Nope. I never planned to have a discussion on execution_date but it appeared 
more important than the other variables mentioned in my first email :)

I already wrote a summary halfway this thread. With the updates since then:


  *   yesterday_ds, yesterday_ds_nodash, tomorrow_ds, tomorrow_ds_nodash
     *   Arthur: some users use these for convenience
     *   Bas/Fokko: these are values that can be easily derived in a one-liner
     *   Max agrees these should have been previous_* and next_* execution 
date. No such thing as temporary code :-)

  *   tables
     *   Fokko: deprecate and remove in Airflow 2.0
  *   latest_date
     *   Arthur: used by internal backfill framework at Airbnb, but no issue 
removing them
     *   Fokko: deprecate and remove in Airflow 2.0
  *   inlets/outlets
     *   Arthur: still in development, could be guarded behind feature flag.
     *   Fokko: no guarding, it adds additional logic
     *   Bolke: still in development
  *   end_date/END_DATE
     *   Arthur: used by internal backfill framework at Airbnb, but no issue 
removing them.
     *   Fokko: deprecate and remove in Airflow 2.0
     *   Max finds it useful with a reason (but ignored the fact it’s actually 
the start date of the interval?)
     *   Bolke says there’s some users
     *   Others question if there are any
  *   execution_date
     *   The meaning of execution_date is ambivalent and super confusing to 
everybody because it’s not the date of execution.
     *   Suggestions to add period_start/period_end, or 
interval_start/interval_end, or something like that, to provide datetime 
variables for start & end datetime of a DAG run.
     *   Most agree to add new variables with more sensible names and keep 
execution_date for backwards compatibility
  *   Other:
     *   Removal of variables should be done in major version and deprecation 
warnings should be added.

So, given the discussion it appears almost everybody agrees these variables are 
incorrect and/or confusing. However, there are also users depending on them. 
How about we:


  1.  Create new variables with sensible names
  2.  At least deprecate tables & latest_date as these appear not important to 
anybody

Cheers,
Bas

On 30 Apr 2019, at 19:23, Ash Berlin-Taylor 
<a...@apache.org<mailto:a...@apache.org>> wrote:

Did we come to any conclusion on this topic?

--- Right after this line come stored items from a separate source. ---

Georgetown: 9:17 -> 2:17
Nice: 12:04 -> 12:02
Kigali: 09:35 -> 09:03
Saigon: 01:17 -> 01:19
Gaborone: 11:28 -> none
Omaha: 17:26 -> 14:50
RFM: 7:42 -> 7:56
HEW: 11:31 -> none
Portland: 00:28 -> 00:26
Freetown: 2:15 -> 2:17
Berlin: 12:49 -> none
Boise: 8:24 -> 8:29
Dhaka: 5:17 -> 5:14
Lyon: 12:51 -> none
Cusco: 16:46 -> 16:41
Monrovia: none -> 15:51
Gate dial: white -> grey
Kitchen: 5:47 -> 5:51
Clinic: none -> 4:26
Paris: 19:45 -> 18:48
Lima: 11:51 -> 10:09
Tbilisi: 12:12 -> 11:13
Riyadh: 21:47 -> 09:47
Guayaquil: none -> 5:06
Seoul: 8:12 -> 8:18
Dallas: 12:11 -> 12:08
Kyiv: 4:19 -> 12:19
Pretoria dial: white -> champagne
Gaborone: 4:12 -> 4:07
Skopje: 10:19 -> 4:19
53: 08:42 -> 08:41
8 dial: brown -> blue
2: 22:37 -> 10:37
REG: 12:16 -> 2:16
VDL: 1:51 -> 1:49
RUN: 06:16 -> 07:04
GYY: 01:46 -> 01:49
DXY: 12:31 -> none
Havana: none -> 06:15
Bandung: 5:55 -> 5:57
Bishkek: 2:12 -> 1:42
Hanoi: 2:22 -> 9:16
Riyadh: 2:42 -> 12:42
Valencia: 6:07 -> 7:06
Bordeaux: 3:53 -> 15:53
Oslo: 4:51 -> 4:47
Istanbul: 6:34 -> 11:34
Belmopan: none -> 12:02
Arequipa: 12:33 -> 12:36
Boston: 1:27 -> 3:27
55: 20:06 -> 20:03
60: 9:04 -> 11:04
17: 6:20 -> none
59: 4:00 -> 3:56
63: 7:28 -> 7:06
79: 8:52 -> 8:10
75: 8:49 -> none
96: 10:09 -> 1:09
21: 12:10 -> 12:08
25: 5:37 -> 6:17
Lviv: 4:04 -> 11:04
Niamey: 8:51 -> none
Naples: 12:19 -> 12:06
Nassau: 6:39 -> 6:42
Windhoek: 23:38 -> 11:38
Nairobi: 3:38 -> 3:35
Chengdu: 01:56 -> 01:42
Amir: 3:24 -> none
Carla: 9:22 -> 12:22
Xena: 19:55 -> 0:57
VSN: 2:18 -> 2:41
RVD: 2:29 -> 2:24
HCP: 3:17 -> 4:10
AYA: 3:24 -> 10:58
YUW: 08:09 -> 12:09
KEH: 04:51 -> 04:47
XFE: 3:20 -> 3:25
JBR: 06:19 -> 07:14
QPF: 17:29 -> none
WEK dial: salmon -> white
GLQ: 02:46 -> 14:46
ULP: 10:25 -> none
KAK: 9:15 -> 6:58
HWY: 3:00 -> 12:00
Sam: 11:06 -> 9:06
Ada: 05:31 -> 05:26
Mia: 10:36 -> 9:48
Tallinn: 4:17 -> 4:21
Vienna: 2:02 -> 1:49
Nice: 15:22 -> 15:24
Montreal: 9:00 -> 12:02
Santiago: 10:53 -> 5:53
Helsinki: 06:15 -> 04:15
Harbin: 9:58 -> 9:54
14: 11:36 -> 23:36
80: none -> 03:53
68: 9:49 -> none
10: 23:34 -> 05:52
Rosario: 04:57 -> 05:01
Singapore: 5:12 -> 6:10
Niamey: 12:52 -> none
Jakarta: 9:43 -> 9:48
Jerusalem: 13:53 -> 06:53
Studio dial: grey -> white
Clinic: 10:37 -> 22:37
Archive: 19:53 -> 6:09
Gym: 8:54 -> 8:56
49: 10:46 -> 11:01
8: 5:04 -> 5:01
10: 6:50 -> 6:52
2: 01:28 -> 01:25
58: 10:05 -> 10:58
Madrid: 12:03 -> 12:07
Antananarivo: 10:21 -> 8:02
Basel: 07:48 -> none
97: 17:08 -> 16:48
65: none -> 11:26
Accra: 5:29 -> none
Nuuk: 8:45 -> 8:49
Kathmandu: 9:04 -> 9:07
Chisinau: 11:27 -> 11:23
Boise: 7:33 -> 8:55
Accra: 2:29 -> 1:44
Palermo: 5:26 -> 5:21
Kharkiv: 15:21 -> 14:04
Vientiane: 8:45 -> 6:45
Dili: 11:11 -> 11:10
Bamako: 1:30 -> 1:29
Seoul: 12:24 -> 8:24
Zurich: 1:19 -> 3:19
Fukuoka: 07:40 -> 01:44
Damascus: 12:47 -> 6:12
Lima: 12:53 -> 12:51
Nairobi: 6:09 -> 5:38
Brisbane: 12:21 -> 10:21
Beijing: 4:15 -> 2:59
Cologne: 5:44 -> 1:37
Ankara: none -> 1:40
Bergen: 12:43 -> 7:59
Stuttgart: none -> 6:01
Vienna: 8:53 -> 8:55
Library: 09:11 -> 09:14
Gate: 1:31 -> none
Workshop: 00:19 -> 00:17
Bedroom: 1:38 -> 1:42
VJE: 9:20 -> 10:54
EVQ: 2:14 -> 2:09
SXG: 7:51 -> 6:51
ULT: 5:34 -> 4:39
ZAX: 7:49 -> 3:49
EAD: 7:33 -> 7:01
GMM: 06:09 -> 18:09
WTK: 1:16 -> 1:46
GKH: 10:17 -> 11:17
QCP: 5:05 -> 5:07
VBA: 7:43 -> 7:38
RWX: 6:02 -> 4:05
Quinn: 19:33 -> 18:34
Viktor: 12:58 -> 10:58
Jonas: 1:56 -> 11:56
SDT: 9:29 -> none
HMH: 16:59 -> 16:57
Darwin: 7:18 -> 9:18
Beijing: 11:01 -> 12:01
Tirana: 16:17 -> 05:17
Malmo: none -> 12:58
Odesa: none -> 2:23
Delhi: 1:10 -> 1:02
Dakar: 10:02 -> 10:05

On 12 Apr 2019, at 10:26, Ash Berlin-Taylor 
<a...@apache.org<mailto:a...@apache.org>> wrote:

Does anyone actually use end_date (of either spelling) given it's value is 
currently the same as `ds`: 
https://github.com/apache/airflow/blob/3020d9733cb189f091489a62f58f0f586dc8d4a9/airflow/models/taskinstance.py#L1183-L1184


  'END_DATE': ds,
  'end_date': ds,

That seems like it is just the wrong value - I could see it being useful as 
either the same value as `next_execution_date` or `dag.end_date` but the 
current value (from a quick thought) doesn't seem like it is useful?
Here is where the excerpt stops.